→ TASK INSTRUCTIONS
Gather, from the data below, each line in which the word "krijgt" occurs.

→ RECORDS FOR THE EXERCISE

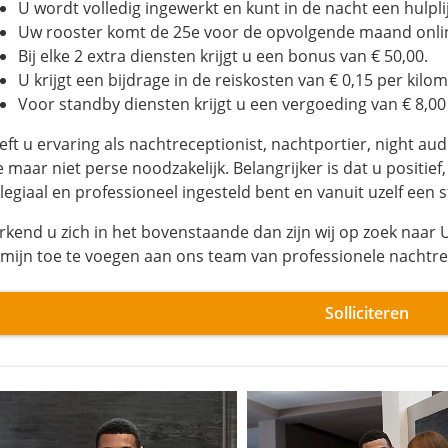
U wordt volledig ingewerkt en kunt in de nacht een hulplij
Uw rooster komt de 25e voor de opvolgende maand onli
Bij elke 2 extra diensten krijgt u een bonus van € 50,00.
U krijgt een bijdrage in de reiskosten van € 0,15 per kilom
Voor standby diensten krijgt u een vergoeding van € 8,00
eft u ervaring als nachtreceptionist, nachtportier, night audi
 maar niet perse noodzakelijk. Belangrijker is dat u positief, 
llegiaal en professioneel ingesteld bent en vanuit uzelf een
rkend u zich in het bovenstaande dan zijn wij op zoek naar U
rmijn toe te voegen aan ons team van professionele nachtre
Solliciteren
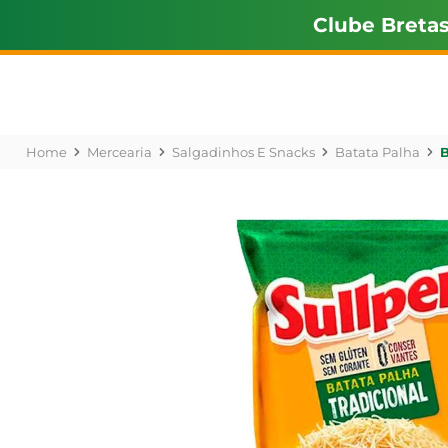
Clube Breta
Mercearia
Salgadinhos E Snacks
Batata Palha
B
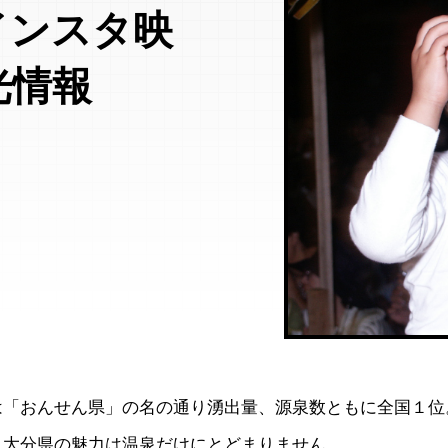
インスタ映
光情報
は「おんせん県」の名の通り湧出量、源泉数ともに全国１位
、大分県の魅力は温泉だけにとどまりません。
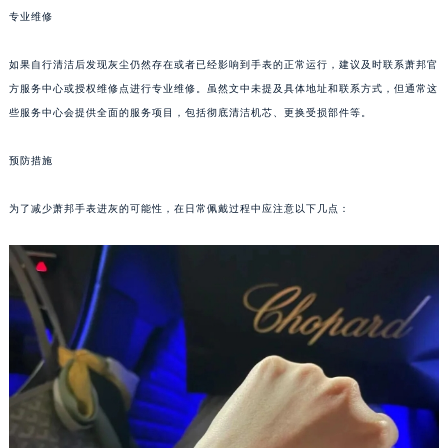
专业维修
哈尔滨市道里区友谊西路600号富力中心T2座写字楼29层03室（需提前预约）
大连市中山区人民路15号国际金融大厦7层G室（需提前预约）
如果自行清洁后发现灰尘仍然存在或者已经影响到手表的正常运行，建议及时联系萧邦官
佛山市禅城区季华五路57号万科金融中心C座12层1205室（需提前预约）
方服务中心或授权维修点进行专业维修。虽然文中未提及具体地址和联系方式，但通常这
东莞市东城街道鸿福东路1号民盈国贸中心T1写字楼9层907室（需提前预约）
些服务中心会提供全面的服务项目，包括彻底清洁机芯、更换受损部件等。
无锡市梁溪区人民中路139号恒隆广场写字楼1座11层1104室（需提前预约）
南通市崇川区工农路57号圆融广场写字楼16层1603室（需提前预约）
预防措施
苏州市苏州工业园区星港街199号苏州中心办公楼C座22层08室（需提前预约）
为了减少萧邦手表进灰的可能性，在日常佩戴过程中应注意以下几点：
武汉市江汉区解放大道686号世界贸易大厦38层09室（需提前预约）
南宁市青秀区金湖路59号地王大厦12楼1224室（需提前预约）
合肥市蜀山区潜山路111号万象城华润大厦B座12楼03室（需提前预约）
泉州市丰泽区宝洲路729号浦西万达中心写字楼A座7楼709室（需提前预约）
青岛市南区山东路6号华润大厦B座22层04室（需提前预约）
烟台市芝罘区胜利路139号万达金融中心A座907室（需提前预约）
长春市朝阳区西安大路727号中银大厦A座(旺进大厦)18层09室（需提前预约）
贵阳市南明区都司高架桥路33号亨特国际金融中心14楼14D（需提前预约）
昆明市盘龙区北京路928号同德昆明广场写字楼10层06室（需提前预约）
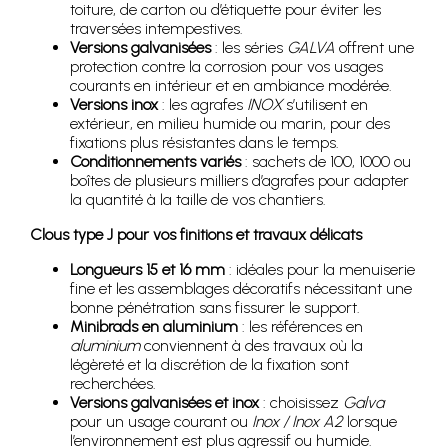
toiture, de carton ou d’étiquette pour éviter les
traversées intempestives.
Versions galvanisées
: les séries
GALVA
offrent une
protection contre la corrosion pour vos usages
courants en intérieur et en ambiance modérée.
Versions inox
: les agrafes
INOX
s’utilisent en
extérieur, en milieu humide ou marin, pour des
fixations plus résistantes dans le temps.
Conditionnements variés
: sachets de 100, 1000 ou
boîtes de plusieurs milliers d’agrafes pour adapter
la quantité à la taille de vos chantiers.
Clous type J pour vos finitions et travaux délicats
Longueurs 15 et 16 mm
: idéales pour la menuiserie
fine et les assemblages décoratifs nécessitant une
bonne pénétration sans fissurer le support.
Minibrads en aluminium
: les références en
aluminium
conviennent à des travaux où la
légèreté et la discrétion de la fixation sont
recherchées.
Versions galvanisées et inox
: choisissez
Galva
pour un usage courant ou
Inox / Inox A2
lorsque
l’environnement est plus agressif ou humide.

→ REPLY
Bij elke 2 extra diensten krijgt u een bonus van € 50,00.
U krijgt een bijdrage in de reiskosten van € 0,15 per kilom
Voor standby diensten krijgt u een vergoeding van € 8,00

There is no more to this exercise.